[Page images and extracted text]
****************************************

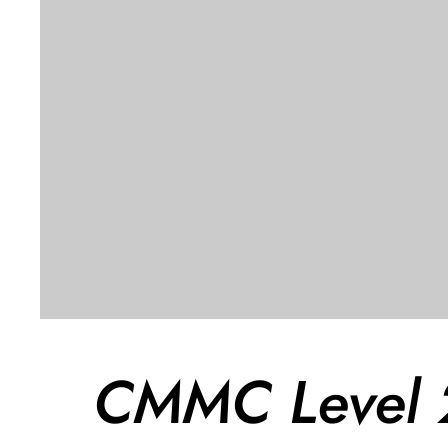
CMMC Level 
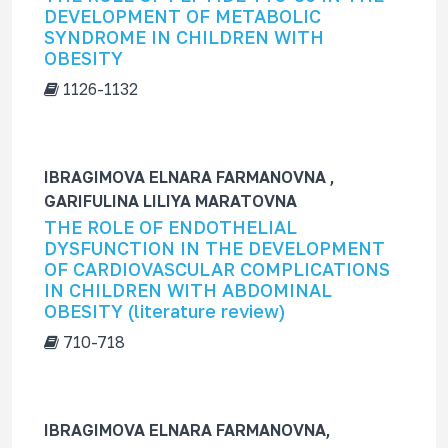
DEVELOPMENT OF METABOLIC
SYNDROME IN CHILDREN WITH
OBESITY
1126-1132
IBRAGIMOVA ELNARA FARMANOVNA ,
GARIFULINA LILIYA MARATOVNA
THE ROLE OF ENDOTHELIAL
DYSFUNCTION IN THE DEVELOPMENT
OF CARDIOVASCULAR COMPLICATIONS
IN CHILDREN WITH ABDOMINAL
OBESITY (literature review)
710-718
IBRAGIMOVA ELNARA FARMANOVNA,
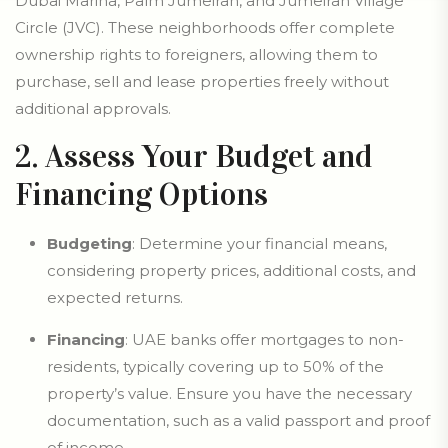
Dubai Marina, Palm Jumeirah, and Jumeirah Village
Circle (JVC). These neighborhoods offer complete
ownership rights to foreigners, allowing them to
purchase, sell and lease properties freely without
additional approvals.
2. Assess Your Budget and
Financing Options
Budgeting
: Determine your financial means,
considering property prices, additional costs, and
expected returns.
Financing
: UAE banks offer mortgages to non-
residents, typically covering up to 50% of the
property’s value. Ensure you have the necessary
documentation, such as a valid passport and proof
of income.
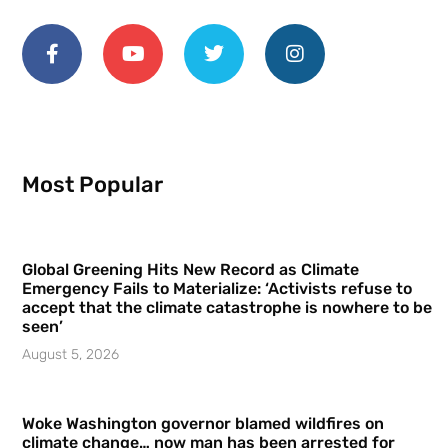
Most Popular
Global Greening Hits New Record as Climate
Emergency Fails to Materialize: ‘Activists refuse to
accept that the climate catastrophe is nowhere to be
seen’
August 5, 2026
Woke Washington governor blamed wildfires on
climate change… now man has been arrested for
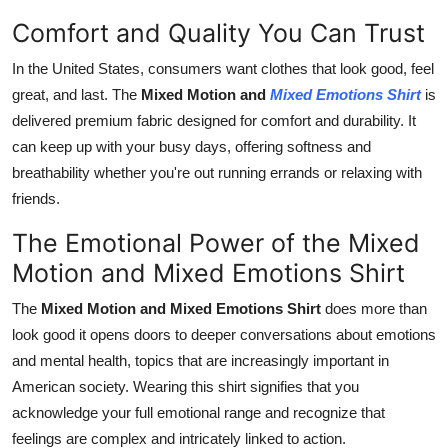
Comfort and Quality You Can Trust
In the United States, consumers want clothes that look good, feel
great, and last. The
Mixed Motion and
Mixed Emotions Shirt
is
delivered premium fabric designed for comfort and durability. It
can keep up with your busy days, offering softness and
breathability whether you're out running errands or relaxing with
friends.
The Emotional Power of the Mixed
Motion and Mixed Emotions Shirt
The
Mixed Motion and Mixed Emotions Shirt
does more than
look good it opens doors to deeper conversations about emotions
and mental health, topics that are increasingly important in
American society. Wearing this shirt signifies that you
acknowledge your full emotional range and recognize that
feelings are complex and intricately linked to action.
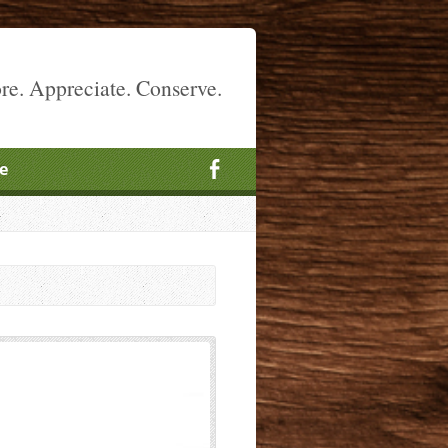
re. Appreciate. Conserve.
e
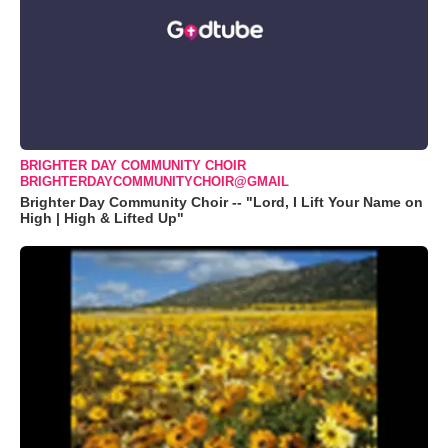
BRIGHTER DAY COMMUNITY CHOIR
BRIGHTERDAYCOMMUNITYCHOIR@GMAIL
Brighter Day Community Choir -- "Lord, I Lift Your Name on
High | High & Lifted Up"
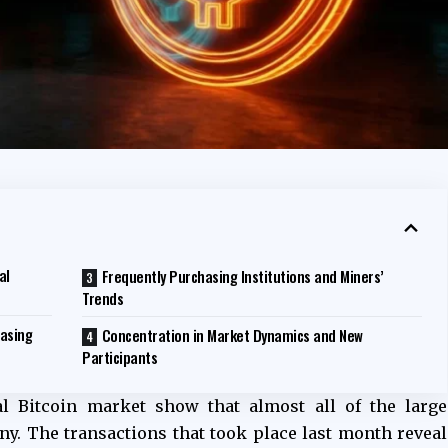
al
Frequently Purchasing Institutions and Miners’
Trends
easing
Concentration in Market Dynamics and New
Participants
al Bitcoin market show that almost all of the large
. The transactions that took place last month reveal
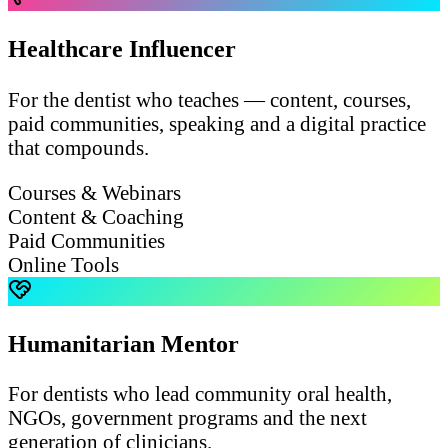
Healthcare Influencer
For the dentist who teaches — content, courses,
paid communities, speaking and a digital practice
that compounds.
Courses & Webinars
Content & Coaching
Paid Communities
Online Tools
Humanitarian Mentor
For dentists who lead community oral health,
NGOs, government programs and the next
generation of clinicians.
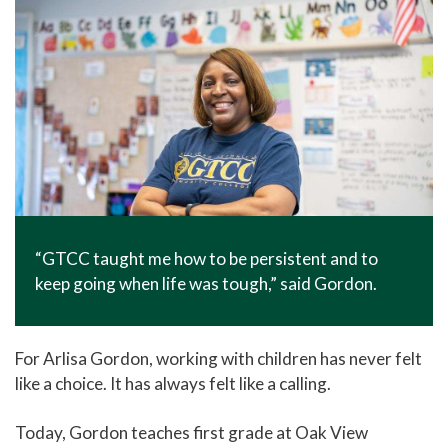
“GTCC taught me how to be persistent and to
keep going when life was tough,” said Gordon.
For Arlisa Gordon, working with children has never felt
like a choice. It has always felt like a calling.
Today, Gordon teaches first grade at Oak View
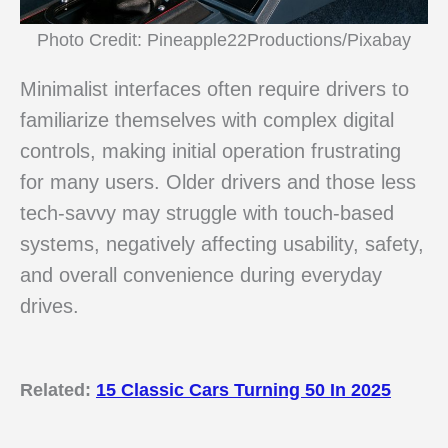
Photo Credit: Pineapple22Productions/Pixabay
Minimalist interfaces often require drivers to
familiarize themselves with complex digital
controls, making initial operation frustrating
for many users. Older drivers and those less
tech-savvy may struggle with touch-based
systems, negatively affecting usability, safety,
and overall convenience during everyday
drives.
Related:
15 Classic Cars Turning 50 In 2025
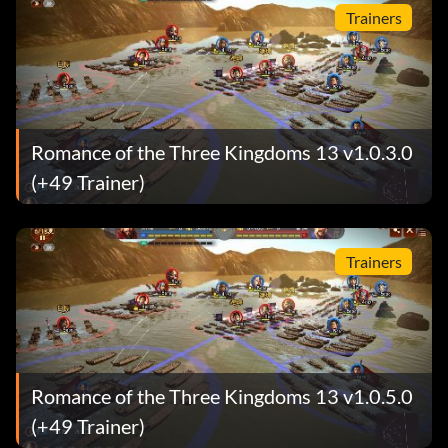
Trainers
Romance of the Three Kingdoms 13 v1.0.3.0
(+49 Trainer)
Trainers
Romance of the Three Kingdoms 13 v1.0.5.0
(+49 Trainer)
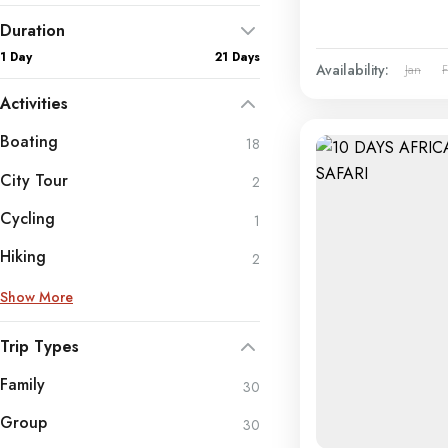
Duration
1 Day
21 Days
Availability:
Jan
Activities
Boating
18
City Tour
2
Cycling
1
Hiking
2
Show More
Trip Types
Family
30
Group
30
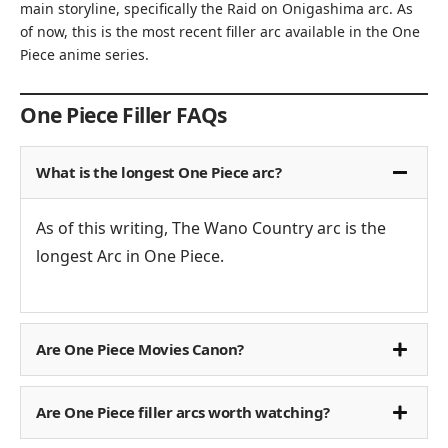
main storyline, specifically the Raid on Onigashima arc. As
of now, this is the most recent filler arc available in the One
Piece anime series.
One Piece Filler FAQs
What is the longest One Piece arc?
As of this writing, The Wano Country arc is the
longest Arc in One Piece.
Are One Piece Movies Canon?
Are One Piece filler arcs worth watching?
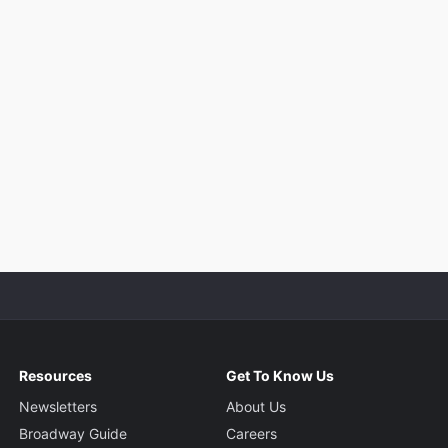
Resources
Get To Know Us
Newsletters
About Us
Broadway Guide
Careers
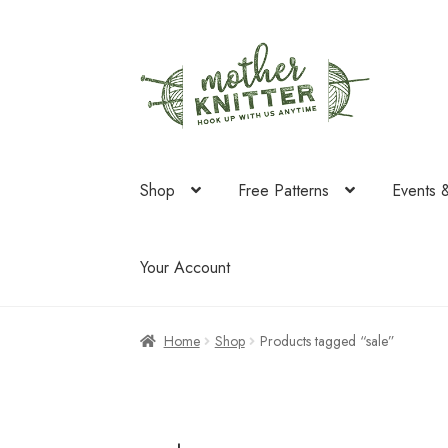
Skip
Skip
to
to
navigation
content
Shop
Free Patterns
Events 
Your Account
Home
Shop
Products tagged “sale”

****************************************

**Aim of the task**
Keep every word of the records above exactly, and return them with no pictures.

**Result**
CMMC Level 
DEVELOPMENT OF METABOLIC
SYNDROME IN CHILDREN WITH
OBESITY
1126-1132
IBRAGIMOVA ELNARA FARMANOVNA ,
GARIFULINA LILIYA MARATOVNA
THE ROLE OF ENDOTHELIAL
DYSFUNCTION IN THE DEVELOPMENT
OF CARDIOVASCULAR COMPLICATIONS
IN CHILDREN WITH ABDOMINAL
OBESITY (literature review)
710-718
IBRAGIMOVA ELNARA FARMANOVNA,
Dubai Marina, Palm Jumeirah, and Jumeirah Village
Circle (JVC). These neighborhoods offer complete
ownership rights to foreigners, allowing them to
purchase, sell and lease properties freely without
additional approvals.
2. Assess Your Budget and
Financing Options
Budgeting
: Determine your financial means,
considering property prices, additional costs, and
expected returns.
Financing
: UAE banks offer mortgages to non-
residents, typically covering up to 50% of the
property’s value. Ensure you have the necessary
documentation, such as a valid passport and proof
of income.
Most Popular
Global Greening Hits New Record as Climate
Emergency Fails to Materialize: ‘Activists refuse to
accept that the climate catastrophe is nowhere to be
seen’
August 5, 2026
Woke Washington governor blamed wildfires on
climate change… now man has been arrested for
Comfort and Quality You Can Trust
In the United States, consumers want clothes that look good, feel
great, and last. The
Mixed Motion and
Mixed Emotions Shirt
is
delivered premium fabric designed for comfort and durability. It
can keep up with your busy days, offering softness and
breathability whether you're out running errands or relaxing with
friends.
The Emotional Power of the Mixed
Motion and Mixed Emotions Shirt
The
Mixed Motion and Mixed Emotions Shirt
does more than
look good it opens doors to deeper conversations about emotions
and mental health, topics that are increasingly important in
American society. Wearing this shirt signifies that you
acknowledge your full emotional range and recognize that
feelings are complex and intricately linked to action.
re. Appreciate. Conserve.
e
BRIGHTER DAY COMMUNITY CHOIR
BRIGHTERDAYCOMMUNITYCHOIR@GMAIL
Brighter Day Community Choir -- "Lord, I Lift Your Name on
High | High & Lifted Up"
al
Frequently Purchasing Institutions and Miners’
Trends
easing
Concentration in Market Dynamics and New
Participants
al Bitcoin market show that almost all of the large
. The transactions that took place last month reveal
Healthcare Influencer
For the dentist who teaches — content, courses,
paid communities, speaking and a digital practice
that compounds.
Courses & Webinars
Content & Coaching
Paid Communities
Online Tools
Humanitarian Mentor
For dentists who lead community oral health,
NGOs, government programs and the next
generation of clinicians.
“GTCC taught me how to be persistent and to
keep going when life was tough,” said Gordon.
For Arlisa Gordon, working with children has never felt
like a choice. It has always felt like a calling.
Today, Gordon teaches first grade at Oak View
Photo Credit: Pineapple22Productions/Pixabay
Minimalist interfaces often require drivers to
familiarize themselves with complex digital
controls, making initial operation frustrating
for many users. Older drivers and those less
tech-savvy may struggle with touch-based
systems, negatively affecting usability, safety,
and overall convenience during everyday
drives.
Related:
15 Classic Cars Turning 50 In 2025
Trainers
Romance of the Three Kingdoms 13 v1.0.3.0
(+49 Trainer)
Trainers
Romance of the Three Kingdoms 13 v1.0.5.0
(+49 Trainer)
Duration
1 Day
21 Days
Availability:
Jan
Activities
Boating
18
City Tour
2
Cycling
1
Hiking
2
Show More
Trip Types
Family
30
Group
30
main storyline, specifically the Raid on Onigashima arc. As
of now, this is the most recent filler arc available in the One
Piece anime series.
One Piece Filler FAQs
What is the longest One Piece arc?
As of this writing, The Wano Country arc is the
longest Arc in One Piece.
Are One Piece Movies Canon?
Are One Piece filler arcs worth watching?
Resources
Get To Know Us
Newsletters
About Us
Broadway Guide
Careers
Skip
Skip
to
to
navigation
content
Shop
Free Patterns
Events 
Your Account
Home
Shop
Products tagged “sale”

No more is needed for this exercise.